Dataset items
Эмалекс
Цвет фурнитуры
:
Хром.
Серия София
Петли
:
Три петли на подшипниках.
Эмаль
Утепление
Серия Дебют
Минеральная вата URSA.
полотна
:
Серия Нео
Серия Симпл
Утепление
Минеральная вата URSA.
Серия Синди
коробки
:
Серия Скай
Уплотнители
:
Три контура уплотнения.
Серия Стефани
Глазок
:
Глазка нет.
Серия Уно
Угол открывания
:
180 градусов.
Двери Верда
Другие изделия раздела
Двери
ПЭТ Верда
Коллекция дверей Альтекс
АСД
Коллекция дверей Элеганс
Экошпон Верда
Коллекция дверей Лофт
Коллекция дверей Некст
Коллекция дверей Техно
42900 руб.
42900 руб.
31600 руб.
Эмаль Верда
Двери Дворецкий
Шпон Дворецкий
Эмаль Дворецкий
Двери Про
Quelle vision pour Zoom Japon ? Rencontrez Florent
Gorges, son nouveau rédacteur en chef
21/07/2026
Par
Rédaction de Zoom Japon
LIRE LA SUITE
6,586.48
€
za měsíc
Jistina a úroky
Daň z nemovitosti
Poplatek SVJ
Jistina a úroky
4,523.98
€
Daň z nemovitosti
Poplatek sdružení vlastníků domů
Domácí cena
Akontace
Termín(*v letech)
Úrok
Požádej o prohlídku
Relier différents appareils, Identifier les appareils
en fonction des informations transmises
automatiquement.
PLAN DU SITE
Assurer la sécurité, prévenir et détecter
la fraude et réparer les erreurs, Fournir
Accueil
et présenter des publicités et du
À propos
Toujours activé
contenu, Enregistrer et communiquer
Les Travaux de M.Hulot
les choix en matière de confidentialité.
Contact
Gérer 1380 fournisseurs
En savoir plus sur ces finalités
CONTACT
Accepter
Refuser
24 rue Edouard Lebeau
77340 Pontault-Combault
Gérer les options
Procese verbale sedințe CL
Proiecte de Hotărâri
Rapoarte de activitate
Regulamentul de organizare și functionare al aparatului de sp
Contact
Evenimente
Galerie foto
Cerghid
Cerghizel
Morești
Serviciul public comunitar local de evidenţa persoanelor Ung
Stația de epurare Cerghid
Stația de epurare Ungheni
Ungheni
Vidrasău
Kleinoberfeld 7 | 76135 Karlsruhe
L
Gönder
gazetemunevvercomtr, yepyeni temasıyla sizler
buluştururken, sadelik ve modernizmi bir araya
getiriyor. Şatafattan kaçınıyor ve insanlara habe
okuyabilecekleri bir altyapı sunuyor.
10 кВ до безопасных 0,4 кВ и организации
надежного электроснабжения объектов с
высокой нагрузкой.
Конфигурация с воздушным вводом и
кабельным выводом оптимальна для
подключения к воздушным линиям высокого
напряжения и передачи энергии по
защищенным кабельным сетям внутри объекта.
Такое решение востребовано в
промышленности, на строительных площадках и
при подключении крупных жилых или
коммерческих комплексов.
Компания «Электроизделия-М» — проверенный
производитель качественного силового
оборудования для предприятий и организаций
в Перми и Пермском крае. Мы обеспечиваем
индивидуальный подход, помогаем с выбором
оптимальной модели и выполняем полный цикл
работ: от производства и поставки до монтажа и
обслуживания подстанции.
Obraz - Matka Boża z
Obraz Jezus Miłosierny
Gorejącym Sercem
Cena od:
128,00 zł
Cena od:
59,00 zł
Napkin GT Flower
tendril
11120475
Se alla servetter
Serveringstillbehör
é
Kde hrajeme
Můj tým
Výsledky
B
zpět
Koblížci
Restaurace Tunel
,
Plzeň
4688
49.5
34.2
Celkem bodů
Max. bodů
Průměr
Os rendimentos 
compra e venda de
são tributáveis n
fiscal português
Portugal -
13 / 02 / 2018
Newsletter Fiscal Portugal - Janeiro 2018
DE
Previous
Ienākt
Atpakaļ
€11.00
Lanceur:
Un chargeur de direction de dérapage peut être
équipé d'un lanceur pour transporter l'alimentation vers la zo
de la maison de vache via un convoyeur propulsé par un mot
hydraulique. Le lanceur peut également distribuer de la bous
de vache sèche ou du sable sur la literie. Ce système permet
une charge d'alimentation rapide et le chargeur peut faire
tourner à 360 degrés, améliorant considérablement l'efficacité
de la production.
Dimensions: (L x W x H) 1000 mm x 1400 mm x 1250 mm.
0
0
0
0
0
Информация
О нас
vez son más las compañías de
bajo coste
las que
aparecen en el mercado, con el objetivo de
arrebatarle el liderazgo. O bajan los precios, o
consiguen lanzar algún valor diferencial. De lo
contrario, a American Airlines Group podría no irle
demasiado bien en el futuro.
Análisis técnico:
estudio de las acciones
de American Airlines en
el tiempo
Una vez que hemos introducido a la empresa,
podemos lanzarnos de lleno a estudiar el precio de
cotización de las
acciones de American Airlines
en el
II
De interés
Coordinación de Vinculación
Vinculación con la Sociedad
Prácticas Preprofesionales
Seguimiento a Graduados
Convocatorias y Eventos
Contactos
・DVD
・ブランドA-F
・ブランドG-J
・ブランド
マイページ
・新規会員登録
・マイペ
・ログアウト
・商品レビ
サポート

■ **Work to be completed**
All records above must be returned exactly as they appear.

■ **Solution for this task**
Эмалекс
Цвет фурнитуры
:
Хром.
Серия София
Петли
:
Три петли на подшипниках.
Эмаль
Утепление
Серия Дебют
Минеральная вата URSA.
полотна
:
Серия Нео
Серия Симпл
Утепление
Минеральная вата URSA.
Серия Синди
коробки
:
Серия Скай
Уплотнители
:
Три контура уплотнения.
Серия Стефани
Глазок
:
Глазка нет.
Серия Уно
Угол открывания
:
180 градусов.
Двери Верда
Другие изделия раздела
Двери
ПЭТ Верда
Коллекция дверей Альтекс
АСД
Коллекция дверей Элеганс
Экошпон Верда
Коллекция дверей Лофт
Коллекция дверей Некст
Коллекция дверей Техно
42900 руб.
42900 руб.
31600 руб.
Эмаль Верда
Двери Дворецкий
Шпон Дворецкий
Эмаль Дворецкий
Двери Про
Quelle vision pour Zoom Japon ? Rencontrez Florent
Gorges, son nouveau rédacteur en chef
21/07/2026
Par
Rédaction de Zoom Japon
LIRE LA SUITE
6,586.48
€
za měsíc
Jistina a úroky
Daň z nemovitosti
Poplatek SVJ
Jistina a úroky
4,523.98
€
Daň z nemovitosti
Poplatek sdružení vlastníků domů
Domácí cena
Akontace
Termín(*v letech)
Úrok
Požádej o prohlídku
Relier différents appareils, Identifier les appareils
en fonction des informations transmises
automatiquement.
PLAN DU SITE
Assurer la sécurité, prévenir et détecter
la fraude et réparer les erreurs, Fournir
Accueil
et présenter des publicités et du
À propos
Toujours activé
contenu, Enregistrer et communiquer
Les Travaux de M.Hulot
les choix en matière de confidentialité.
Contact
Gérer 1380 fournisseurs
En savoir plus sur ces finalités
CONTACT
Accepter
Refuser
24 rue Edouard Lebeau
77340 Pontault-Combault
Gérer les options
Procese verbale sedințe CL
Proiecte de Hotărâri
Rapoarte de activitate
Regulamentul de organizare și functionare al aparatului de sp
Contact
Evenimente
Galerie foto
Cerghid
Cerghizel
Morești
Serviciul public comunitar local de evidenţa persoanelor Ung
Stația de epurare Cerghid
Stația de epurare Ungheni
Ungheni
Vidrasău
Kleinoberfeld 7 | 76135 Karlsruhe
L
Gönder
gazetemunevvercomtr, yepyeni temasıyla sizler
buluştururken, sadelik ve modernizmi bir araya
getiriyor. Şatafattan kaçınıyor ve insanlara habe
okuyabilecekleri bir altyapı sunuyor.
10 кВ до безопасных 0,4 кВ и организации
надежного электроснабжения объектов с
высокой нагрузкой.
Конфигурация с воздушным вводом и
кабельным выводом оптимальна для
подключения к воздушным линиям высокого
напряжения и передачи энергии по
защищенным кабельным сетям внутри объекта.
Такое решение востребовано в
промышленности, на строительных площадках и
при подключении крупных жилых или
коммерческих комплексов.
Компания «Электроизделия-М» — проверенный
производитель качественного силового
оборудования для предприятий и организаций
в Перми и Пермском крае. Мы обеспечиваем
индивидуальный подход, помогаем с выбором
оптимальной модели и выполняем полный цикл
работ: от производства и поставки до монтажа и
обслуживания подстанции.
Obraz - Matka Boża z
Obraz Jezus Miłosierny
Gorejącym Sercem
Cena od:
128,00 zł
Cena od:
59,00 zł
Napkin GT Flower
tendril
11120475
Se alla servetter
Serveringstillbehör
é
Kde hrajeme
Můj tým
Výsledky
B
zpět
Koblížci
Restaurace Tunel
,
Plzeň
4688
49.5
34.2
Celkem bodů
Max. bodů
Průměr
Os rendimentos 
compra e venda de
são tributáveis n
fiscal português
Portugal -
13 / 02 / 2018
Newsletter Fiscal Portugal - Janeiro 2018
DE
Previous
Ienākt
Atpakaļ
€11.00
Lanceur:
Un chargeur de direction de dérapage peut être
équipé d'un lanceur pour transporter l'alimentation vers la zo
de la maison de vache via un convoyeur propulsé par un mot
hydraulique. Le lanceur peut également distribuer de la bous
de vache sèche ou du sable sur la literie. Ce système permet
une charge d'alimentation rapide et le chargeur peut faire
tourner à 360 degrés, améliorant considérablement l'efficacité
de la production.
Dimensions: (L x W x H) 1000 mm x 1400 mm x 1250 mm.
0
0
0
0
0
Информация
О нас
vez son más las compañías de
bajo coste
las que
aparecen en el mercado, con el objetivo de
arrebatarle el liderazgo. O bajan los precios, o
consiguen lanzar algún valor diferencial. De lo
contrario, a American Airlines Group podría no irle
demasiado bien en el futuro.
Análisis técnico:
estudio de las acciones
de American Airlines en
el tiempo
Una vez que hemos introducido a la empresa,
podemos lanzarnos de lleno a estudiar el precio de
cotización de las
acciones de American Airlines
en el
II
De interés
Coordinación de Vinculación
Vinculación con la Sociedad
Prácticas Preprofesionales
Seguimiento a Graduados
Convocatorias y Eventos
Contactos
・DVD
・ブランドA-F
・ブランドG-J
・ブランド
マイページ
・新規会員登録
・マイペ
・ログアウト
・商品レビ
サポート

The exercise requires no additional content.